Dados apresentados em julho de 2025, durante discussões sobre a situação fiscal do município, indicaram que o IPMT acumulava um passivo aproximado de R$ 501 milhões, resultado de parcelamentos de gestões anteriores. Na mesma ocasião, informações da área econômica municipal apontaram que o instituto vinha realizando pagamentos mensais de cerca de R$ 5,5 milhões para amortização dessas dívidas, além de manter arrecadação superior a R$ 20 milhões por mês, com disponibilidade de caixa próxima de R$ 492 milhões. O quadro, sob o ponto de vista contábil, sugere estabilidade. Na prática, a assistência não acompanha esse desempenho.
O funcionamento do IPMT depende de uma rede credenciada composta por clínicas, hospitais e profissionais de saúde. No entanto, há registros de que essa base apresenta desatualização e necessita de revisão periódica, uma vez que parte dos estabelecimentos e médicos listados já não realiza atendimento pelo sistema. Esse descompasso compromete o acesso, gera deslocamentos desnecessários de quem recebe assistência e reduz a capacidade efetiva de cobertura. Soma-se a isso o fato de que o próprio instituto mantém registros de profissionais e unidades que deixaram de atender usuários vinculados ao IPMT. Entre os motivos apontados por médicos está a remuneração considerada inferior aos valores praticados no mercado, o que tem levado à recusa de atendimentos ou à priorização de pacientes particulares.
*Cobertura frágil nos finais de semana*
Nos fins de semana, a situação se torna mais sensível. Sem cobertura ampla da rede credenciada, há dificuldade concreta para atendimento pediátrico e odontológico, neurológico e de especialistas na área mental, o que expõe famílias de servidores a um cenário de desassistência. Na prática, a limitação de plantões vinculados ao IPMT faz com que episódios de urgência fora dos dias úteis dependam quase exclusivamente do setor privado.
Esse quadro se insere em uma realidade mais ampla da saúde no Piauí. Teresina concentra a maior parte da estrutura hospitalar do estado e recebe pacientes de diversas regiões, o que amplia a demanda sobre um sistema já pressionado. Em 2026, medidas como convocação de profissionais foram adotadas para recompor equipes, evidenciando déficit persistente em áreas estratégicas. A escassez de médicos em determinadas especialidades amplia o tempo de espera e desloca parte da demanda para o atendimento particular.

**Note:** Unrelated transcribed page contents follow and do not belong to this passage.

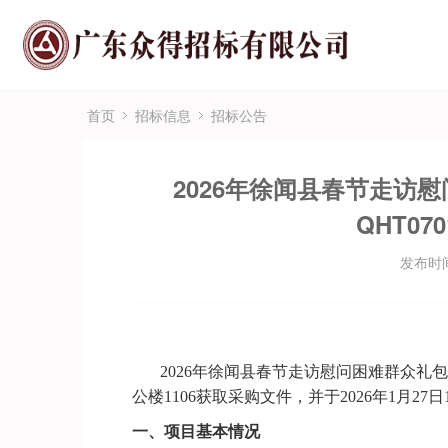
首页
招标信息
招标公告
2026年徐闻县春节走访慰
QHT0
发布时间：
2026年徐闻县春节走访慰问困难群众礼包
公楼1106
获取采购文件，并于
202
6
年
1
月
27
日
一、项目基本情况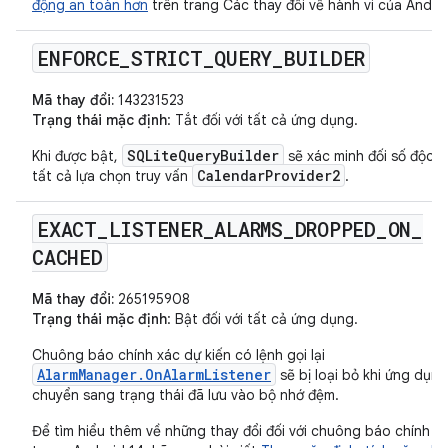
động an toàn hơn
trên trang Các thay đổi về hành vi của Androi
ENFORCE
_
STRICT
_
QUERY
_
BUILDER
Mã thay đổi:
143231523
Trạng thái mặc định
: Tắt đối với tất cả ứng dụng.
SQLiteQueryBuilder
Khi được bật,
sẽ xác minh đối số độc h
CalendarProvider2
tất cả lựa chọn truy vấn
.
EXACT
_
LISTENER
_
ALARMS
_
DROPPED
_
ON
_
CACHED
Mã thay đổi:
265195908
Trạng thái mặc định
: Bật đối với tất cả ứng dụng.
Chuông báo chính xác dự kiến có lệnh gọi lại
AlarmManager.OnAlarmListener
sẽ bị loại bỏ khi ứng dụng
chuyển sang trạng thái đã lưu vào bộ nhớ đệm.
Để tìm hiểu thêm về những thay đổi đối với chuông báo chính x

Nesse ambiente, consultas médicas fora da rede conveniada atingem valores elevados, muitas vezes incompatíveis com a renda média dos servidores. O resultado é um duplo custo: o desconto regular em folha e o pagamento direto para garantir atendimento em prazo razoável. A percepção predominante entre usuários é de que o sistema mantém arrecadação constante, mas não assegura cobertura proporcional.
O IPMT permanece estruturado do ponto de vista administrativo, porém inserido em um contexto de desgaste progressivo. A dificuldade em atualizar a rede credenciada, ampliar a oferta de serviços e garantir previsibilidade nos atendimentos reforça a distância entre arrecadação e entrega. Em meio à pressão sobre a saúde pública estadual, o instituto passa a refletir as limitações de um modelo que opera no limite e que já não atende de forma satisfatória às demandas básicas de assistência.